THE return to Liverpool of the mysterious stranger - played by Christopher Eccleston in this blood-soaked, stylised spin on the Jacobean tragedy by Thomas Middleton - has shades of Alex Cox’s own reappearance on these shores after two decades living mainly in North America.

But there the tenuous similarity ends. His post-apocalyptic vision of a northern city full of roaming gangs and scenes of desolate urban disintegration was filmed in Cox’s home town, which the director hopes to promote as a film-making centre.

Cox who is best known for his sci-fi debut feature Repo Man and Sid and Nancy, the heroin-fuelled biopic of the Sex Pistols’s Sid Vicious - and also as a sometime BBC Moviedrome presenter - makes what might have seemed a labyrinthine journey fairly leap to life.

Revengers Tragedy has the same irreverent and anarchic feel as Derek Jarman’s Jubilee, crossed with some of the energy of Baz Luhrmann’s reinvention of Romeo + Juliet . The film deals with pertinent themes of the north-south cultural and economic divide and of a society obsessed with mercurial gain, sybaritic pleasures and hedonism spiced with an uncontrollable violence.

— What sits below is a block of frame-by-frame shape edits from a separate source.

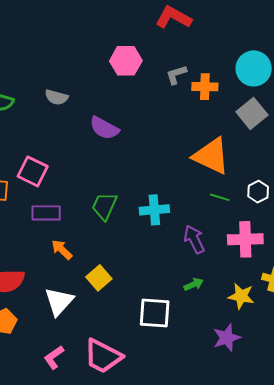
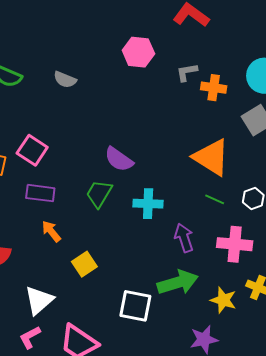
purple semicircle: (104, 128) -> (119, 159), moved
green arrow: (194, 284) -> (178, 282), size x2.0
white triangle: (59, 301) -> (39, 300), moved

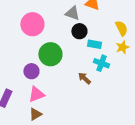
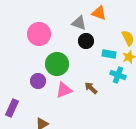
cyan rectangle: (94, 44) -> (109, 54), moved
cyan cross: (101, 63) -> (118, 75), moved
pink triangle: (36, 94) -> (64, 90), moved

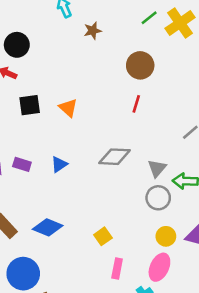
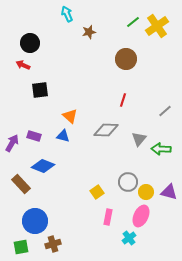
red line: (136, 104) -> (123, 100), moved
orange triangle: (68, 108) -> (70, 116), moved
blue triangle: (59, 164) -> (63, 136), turned 48
gray circle: (158, 198) -> (128, 182), moved
blue diamond: (48, 227) -> (43, 166), moved

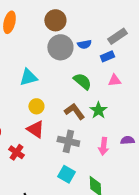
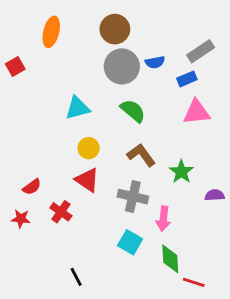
pink triangle: (114, 80) -> (197, 112), size x1.5
green semicircle: (82, 81) -> (133, 111), moved
green star: (98, 110) -> (181, 172), moved
pink arrow: (103, 146) -> (163, 219), moved

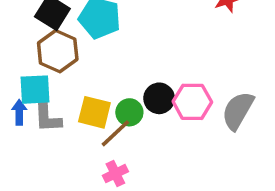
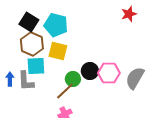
cyan square: (35, 90) -> (36, 66), moved
yellow square: (94, 112) -> (58, 51), moved

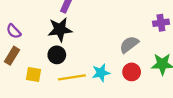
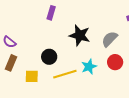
black star: (60, 29) -> (80, 35), moved, turned 30

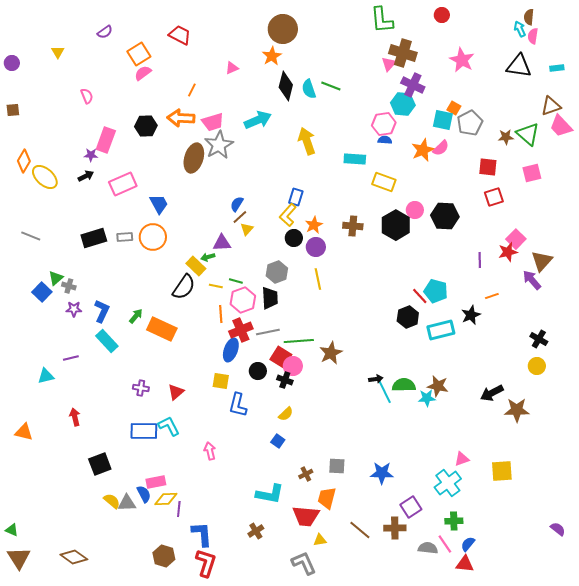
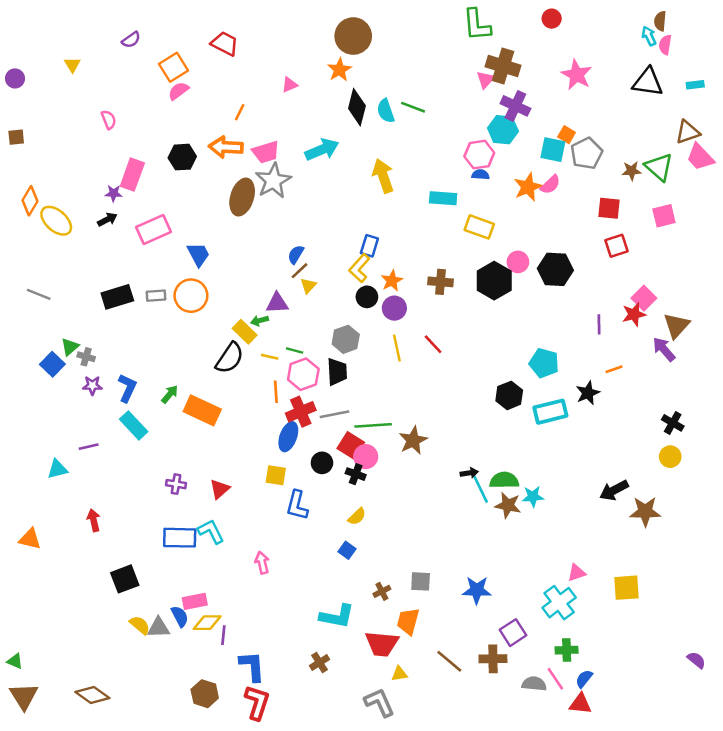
red line: (420, 296) -> (433, 344), moved
brown star: (438, 386) -> (508, 505), moved

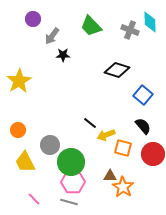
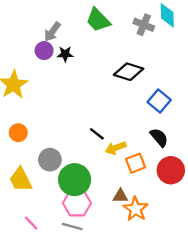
purple circle: (33, 19) -> (44, 51), moved
orange circle: (18, 130) -> (18, 133), moved
orange square: (123, 148) -> (136, 163), turned -36

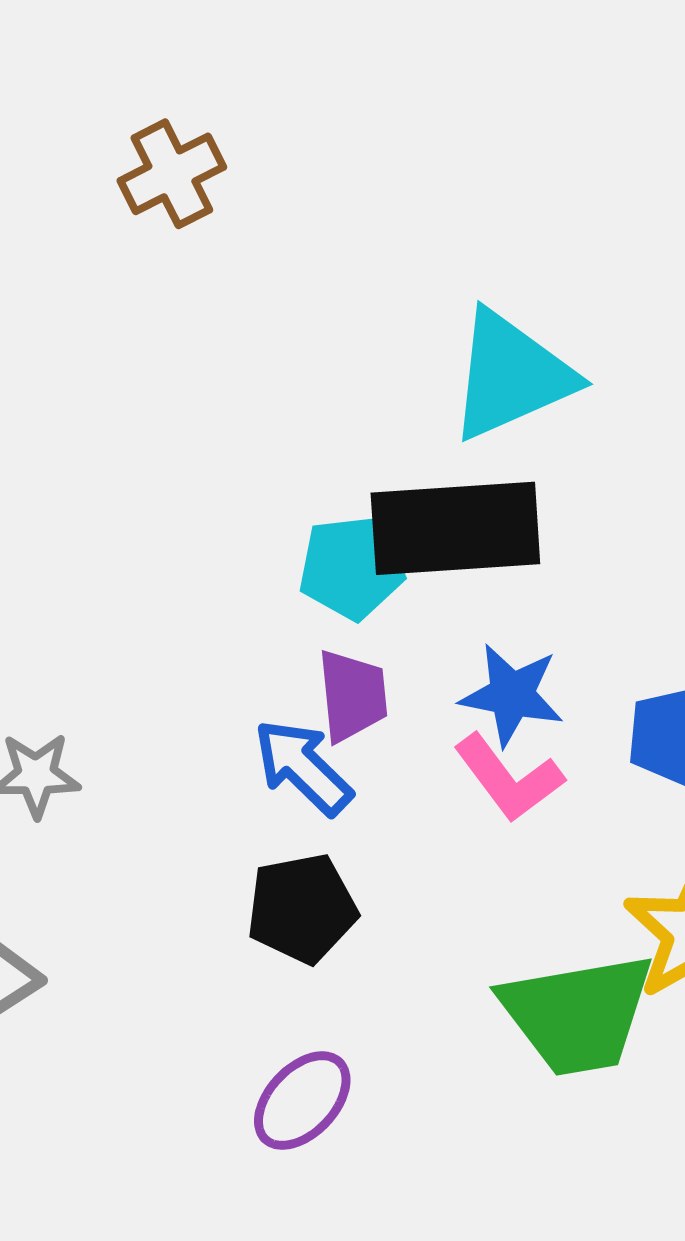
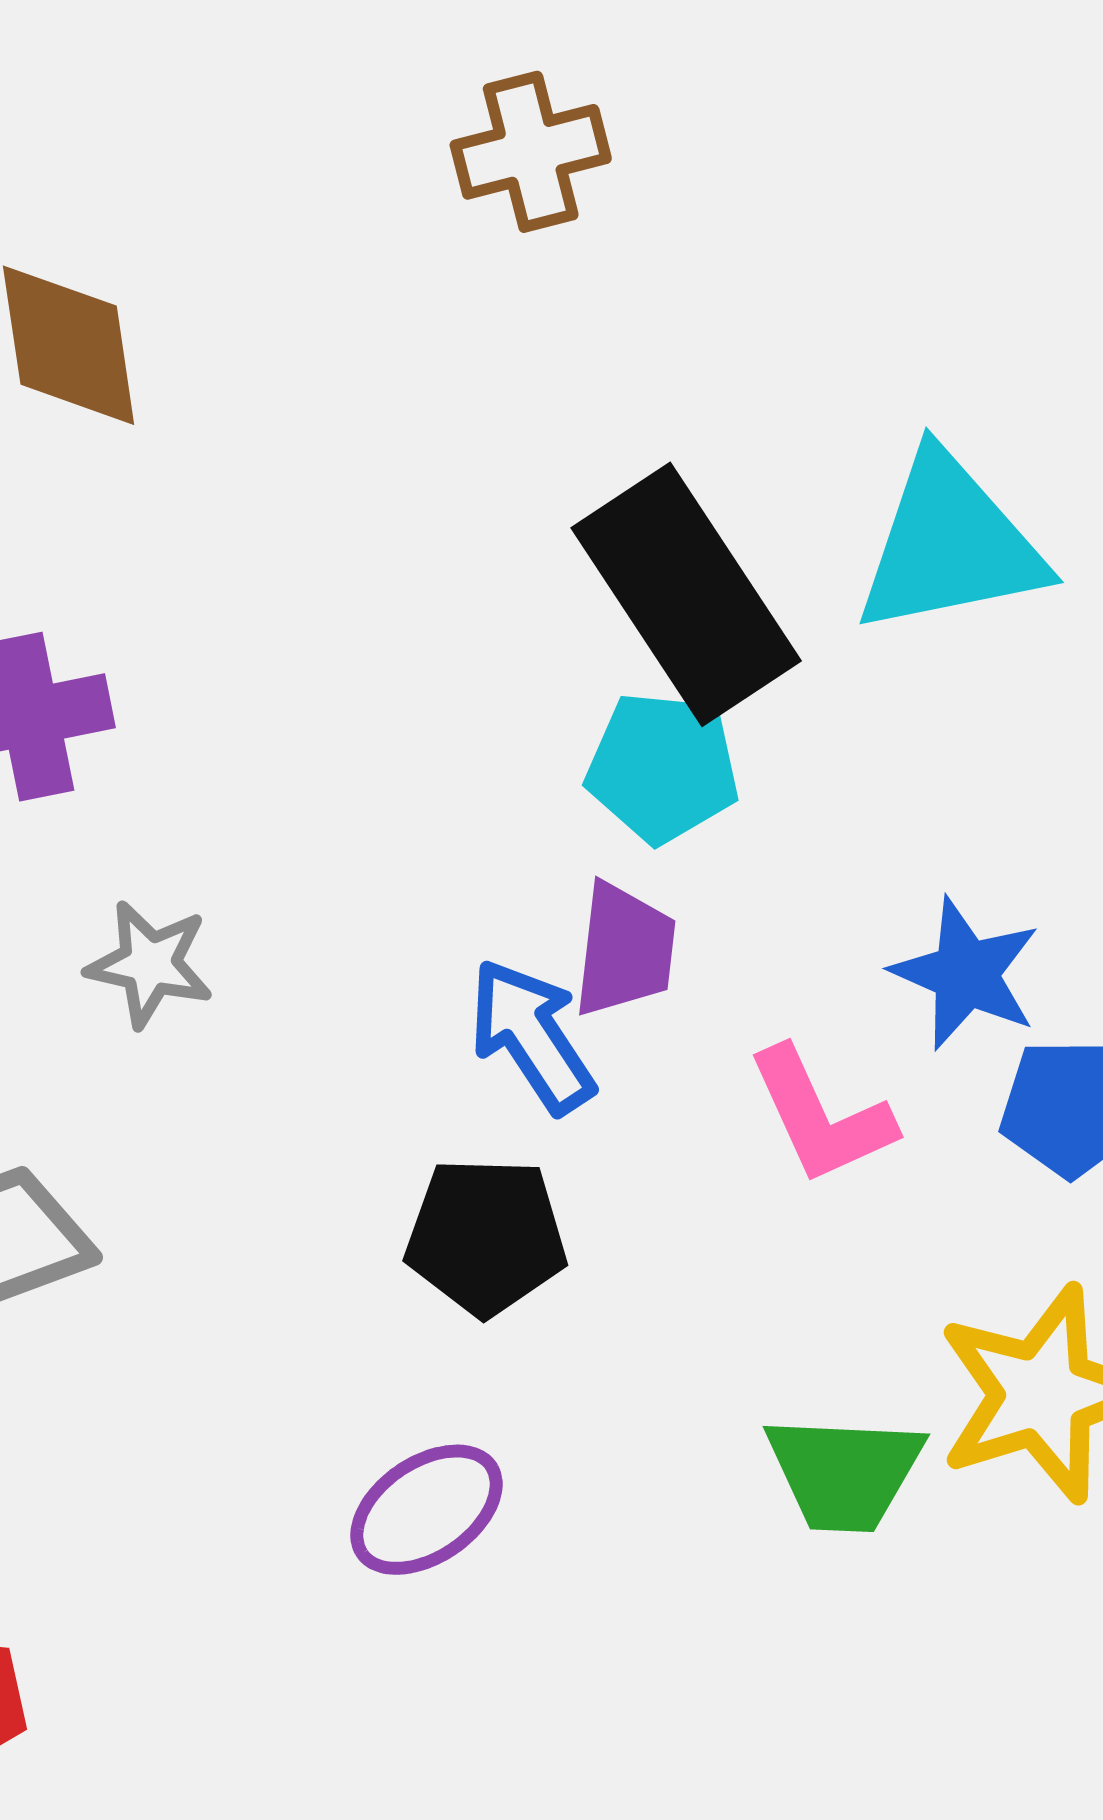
black rectangle: (455, 528) -> (686, 594), moved, turned 48
blue star: (512, 695) -> (966, 974), moved
green trapezoid: (577, 1014) -> (845, 1473), size x0.7

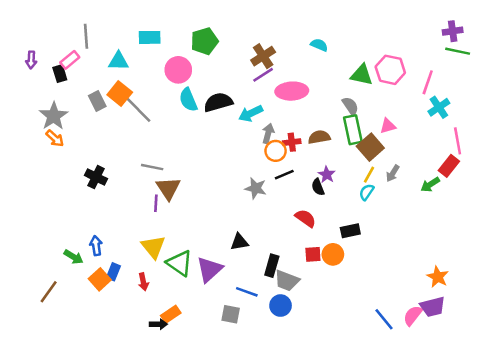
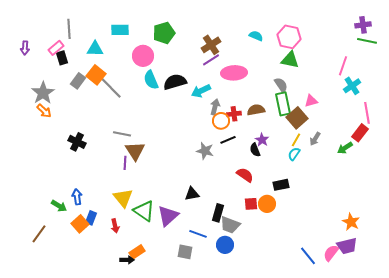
pink hexagon: (390, 70) -> (289, 37), moved
black rectangle: (60, 74) -> (62, 58), moved
gray rectangle: (97, 101) -> (78, 81), turned 63

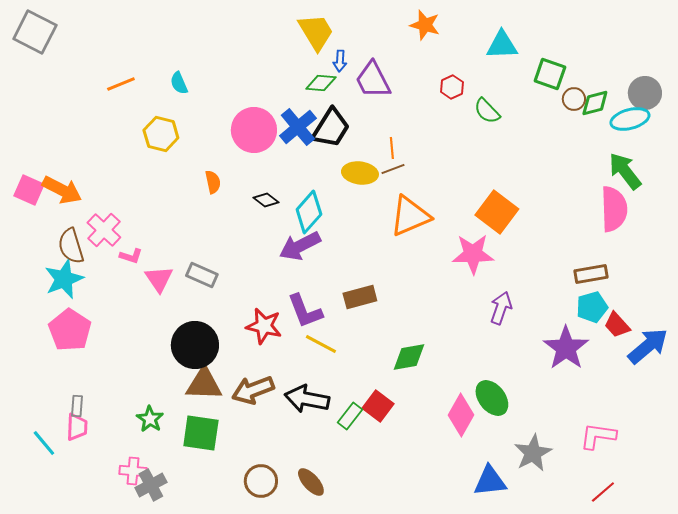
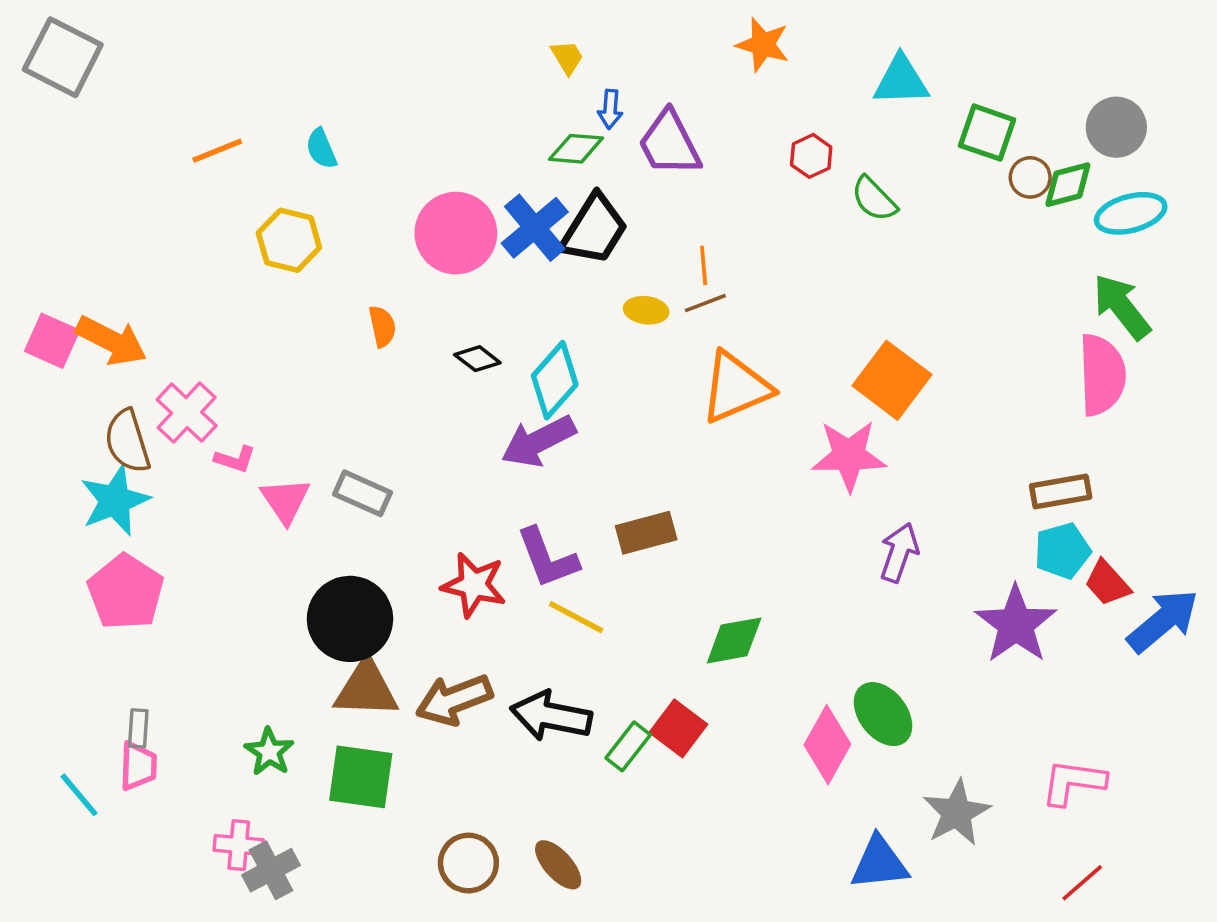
yellow trapezoid: (316, 32) -> (567, 57), size x0.5
gray circle: (645, 93) -> (1116, 127), moved
yellow ellipse: (360, 173) -> (646, 310), size x0.7

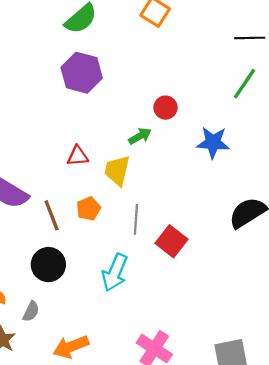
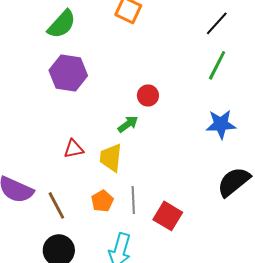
black line: (250, 38) -> (217, 23), turned -40
blue star: (213, 143) -> (221, 124), moved
orange pentagon: (88, 209) -> (102, 201), moved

Eccleston brings his gritty and athletic presence to Vindici, whose bride, it transpires, in fragmented flashbacks, was poisoned on their wedding day ten years ago by Derek Jacobi’s southerner, who now rules the city with a bunch of corrupt thugs, among them his brood of evil sons. Eddie Izzard plays the first in the line of succession, and brings a louche humour to his portrait of ruthless ambition on the make.

Although the writer, Frank Cottrell Boyce, has reinvented the play’s setting to an England of 2011, in which the south has been destroyed by a comet, he keeps the original verse.

The film was made on a tight budget but the look suits the prevailing atmosphere of grungy desolation, all laced together by a thumping score by the band Chumbawamba.